After a Reuters report on August 22nd that listing plans had been called off, the kingdom issued a statement saying the “speculation” was untrue, and that it remained committed to the IPO “at a time of its own choosing when conditions are optimum”. But in reality the process is on hold for the foreseeable future.

Since Muhammad bin Salman (pictured), now the crown prince, revealed his intention to part-privatise the kingdom’s crown jewel to this newspaper in early 2016, it has always been touch-and-go whether he would succeed. He blundered by putting a $2trn price tag on Aramco before anyone had a chance to test investor appetite for it. The palace could not decide whether it preferred a listing in New York, London or elsewhere, having failed beforehand to consider the ramifications of its choice. Nor did it do a good job of persuading Saudis that the sale was in their interests, says Jim Krane, an energy expert at Rice University. Saudi royals feared the transparency required by an IPO would expose the monarchy’s inner workings.

Its logic, however, was sound. An IPO has been the cornerstone of Prince Muhammad’s “Vision 2030”, aimed at raising enough cash for the kingdom to invest in industries that could diversify the economy beyond oil. Much preparatory work has been done, such as making Aramco a joint-stock company and certifying reserves. Suspending the IPO, at least until Aramco has succeeded in taking over and absorbing Sabic, will make potential investors more cautious about the kingdom’s transformation. Their confidence has already been dented by the detention of rich Saudis in a hotel in Riyadh last year and a high-profile crackdown on dissent.

The tie-up with Sabic, worth $100bn, would be a second-best option. The aim is for Aramco to deposit up to $70bn, probably raised in global debt markets, into the Public Investment Fund (PIF), the kingdom’s official piggy bank, in exchange for the PIF’s 70% stake in the petrochemical firm. The PIF would get less than the $100bn that the Aramco IPO was meant to bring in, but a tidy sum nonetheless.

The risk is that it will fritter the money away on vanity projects that do little good to the kingdom’s economy.
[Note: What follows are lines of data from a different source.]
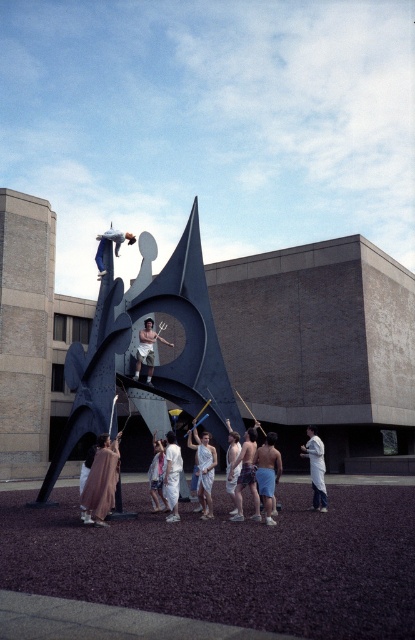 Find the location of a particular element. Image resolution: width=415 pixels, height=640 pixels. matte brown robe at lower left is located at coordinates (100, 481).

Can you confirm if matte brown robe at lower left is positioned to the right of white lab coat at center?

In fact, matte brown robe at lower left is to the left of white lab coat at center.

Find the location of `matte brown robe at lower left`. matte brown robe at lower left is located at coordinates (100, 481).

Is point (261, 486) in front of point (161, 337)?

Yes, point (261, 486) is closer to viewer.

Which is more to the right, blue shorts at center or matte black trident at center?

Positioned to the right is blue shorts at center.

The height and width of the screenshot is (640, 415). Find the location of `blue shorts at center`. blue shorts at center is located at coordinates (268, 472).

Does polished steel sculpture at center have a greater width compared to white lab coat at center?

Indeed, polished steel sculpture at center has a greater width compared to white lab coat at center.

Looking at this image, can you confirm if polished steel sculpture at center is positioned to the left of white lab coat at center?

Correct, you'll find polished steel sculpture at center to the left of white lab coat at center.

Does point (95, 404) come closer to viewer compared to point (319, 486)?

No, (95, 404) is behind (319, 486).

You are a GUI agent. You are given a task and a screenshot of the screen. Output one action in this format:
    pyautogui.click(x=<x>, y=<y>)
    Task: Click on the polished steel sculpture at center
    The height and width of the screenshot is (640, 415).
    Given the screenshot: What is the action you would take?
    [x=129, y=340] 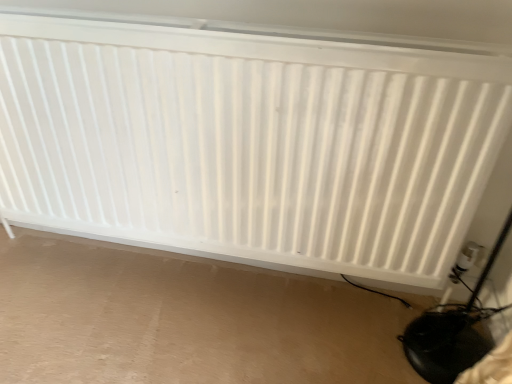 At what (x,y) coordinates should I click in order to perform the action: click on white matte radiator at center. Please return your answer as a coordinate pair (x, y). The width and height of the screenshot is (512, 384). Looking at the image, I should click on (249, 143).

The height and width of the screenshot is (384, 512). Describe the element at coordinates (249, 143) in the screenshot. I see `white matte radiator at center` at that location.

The image size is (512, 384). I want to click on white matte radiator at center, so click(x=249, y=143). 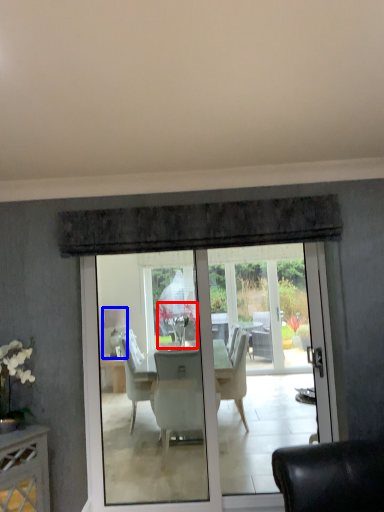 Question: Which point is closer to the camera, flower (highlighted by a red box) or lamp (highlighted by a blue box)?

Choices:
 (A) flower
 (B) lamp

Answer: (A)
That risk also exists with the proceeds of an Aramco IPO, but at least then, after the kingdom sold the first batch of shares, it could always raise more money by selling others.
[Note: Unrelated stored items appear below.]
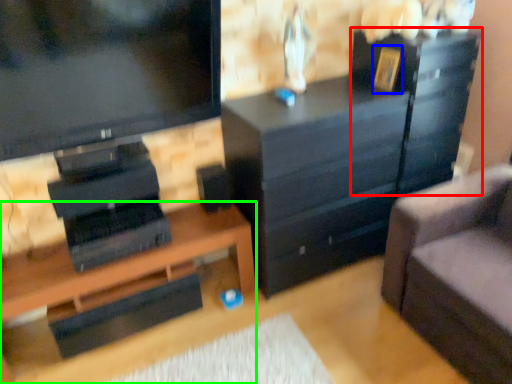 Question: Which is nearer to the file cabinet (highlighted by a red box)? picture frame (highlighted by a blue box) or desk (highlighted by a green box).

Choices:
 (A) picture frame
 (B) desk

Answer: (A) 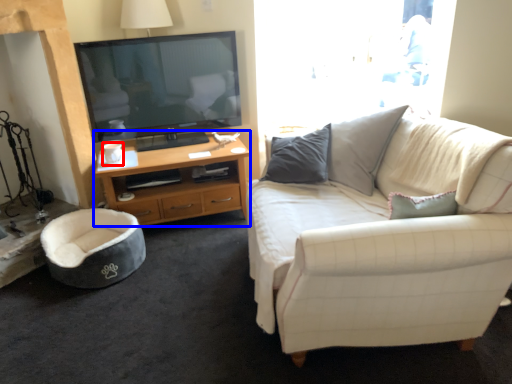 Question: Among these objects, which one is farthest to the camera, coffee cup (highlighted by a red box) or desk (highlighted by a blue box)?

Choices:
 (A) coffee cup
 (B) desk

Answer: (A) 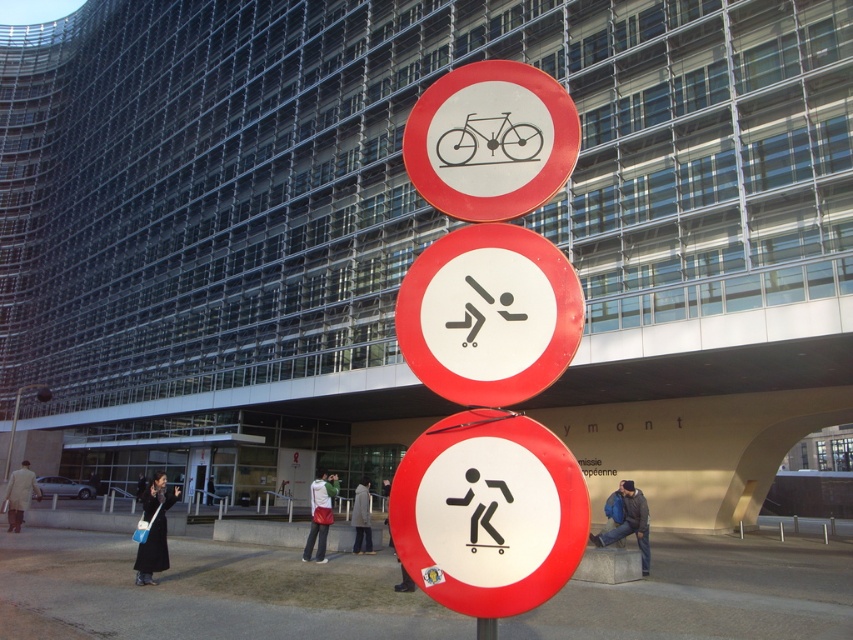 Question: Observing the image, what is the correct spatial positioning of white paper sign at center in reference to black fabric coat at lower left?

Choices:
 (A) right
 (B) left

Answer: (A)

Question: Which of the following is the farthest from the observer?

Choices:
 (A) white paper figure at center
 (B) blue denim jacket at lower right

Answer: (B)

Question: Does blue denim jacket at lower right have a larger size compared to metallic pole at center?

Choices:
 (A) yes
 (B) no

Answer: (A)

Question: Which of the following is the closest to the observer?

Choices:
 (A) light beige coat at lower left
 (B) white matte bicycle at upper center

Answer: (B)

Question: Which point is farther from the camera taking this photo?

Choices:
 (A) (396, 496)
 (B) (630, 518)
 (C) (399, 314)

Answer: (B)

Question: Is light beige coat at lower left above light gray coat at center?

Choices:
 (A) no
 (B) yes

Answer: (A) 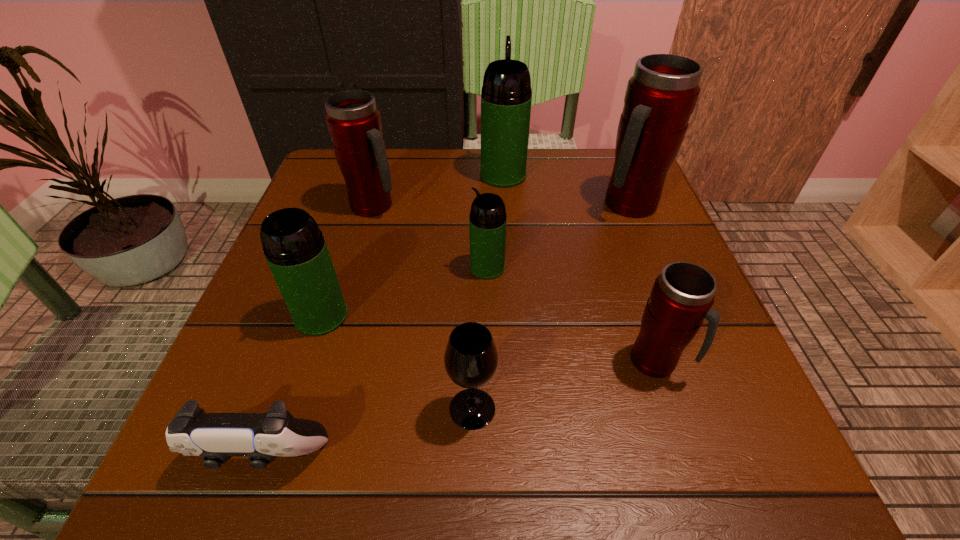 Locate an element on the screen. The width and height of the screenshot is (960, 540). free point between the leftmost red thermos bottle and the farthest green thermos bottle is located at coordinates (439, 191).

The image size is (960, 540). Find the location of `free space that is in between the biggest red thermos bottle and the wineglass`. free space that is in between the biggest red thermos bottle and the wineglass is located at coordinates (551, 307).

Find the location of a particular element. Image resolution: width=960 pixels, height=540 pixels. vacant region between the leftmost red thermos bottle and the fifth nearest object is located at coordinates (431, 237).

Image resolution: width=960 pixels, height=540 pixels. Find the location of `unoccupied position between the control and the second nearest green thermos bottle`. unoccupied position between the control and the second nearest green thermos bottle is located at coordinates [374, 362].

I want to click on vacant area that lies between the nearest green thermos bottle and the wineglass, so click(x=396, y=362).

Where is `free space between the second nearest green thermos bottle and the control`? Image resolution: width=960 pixels, height=540 pixels. free space between the second nearest green thermos bottle and the control is located at coordinates (374, 362).

Locate an element on the screen. This screenshot has height=540, width=960. vacant area that lies between the control and the wineglass is located at coordinates (367, 433).

The image size is (960, 540). I want to click on object that is the fourth closest to the third nearest object, so click(x=216, y=437).

Select which object is the fifth closest to the control. Please provide its 2D coordinates. Your answer should be formatted as a tuple, i.e. [(x, y)], where the tuple contains the x and y coordinates of a point satisfying the conditions above.

[(354, 122)]

Identify the location of thermos bottle that is the second closest to the wineglass. The image size is (960, 540). (682, 295). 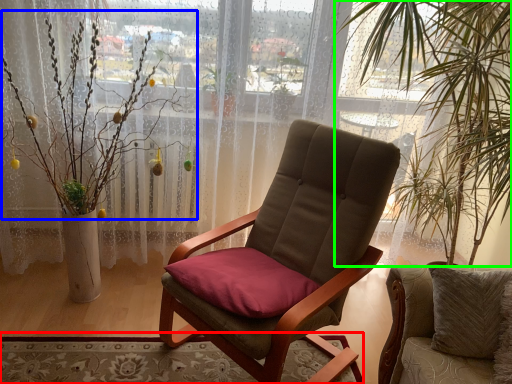 Question: Based on their relative distances, which object is farther from mat (highlighted by a red box)? Choose from floral arrangement (highlighted by a blue box) and vegetation (highlighted by a green box).

Choices:
 (A) floral arrangement
 (B) vegetation

Answer: (B)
Yet for Aramco, buying Sabic may turn out to be a good thing. Mr Krane says that for years the oil company was forced to provide Sabic with subsidised feedstock, essentially supporting a rival to its own downstream operations. The acquisition will create a more diversified energy giant, along the lines of an ExxonMobil or a Royal Dutch Shell. And with 30% of Sabic’s shares possibly remaining listed on the Saudi stock exchange, could there be a back door, one day, to an Aramco listing?

This article appeared in the Business section of the print edition under the headline "Blurred Vision"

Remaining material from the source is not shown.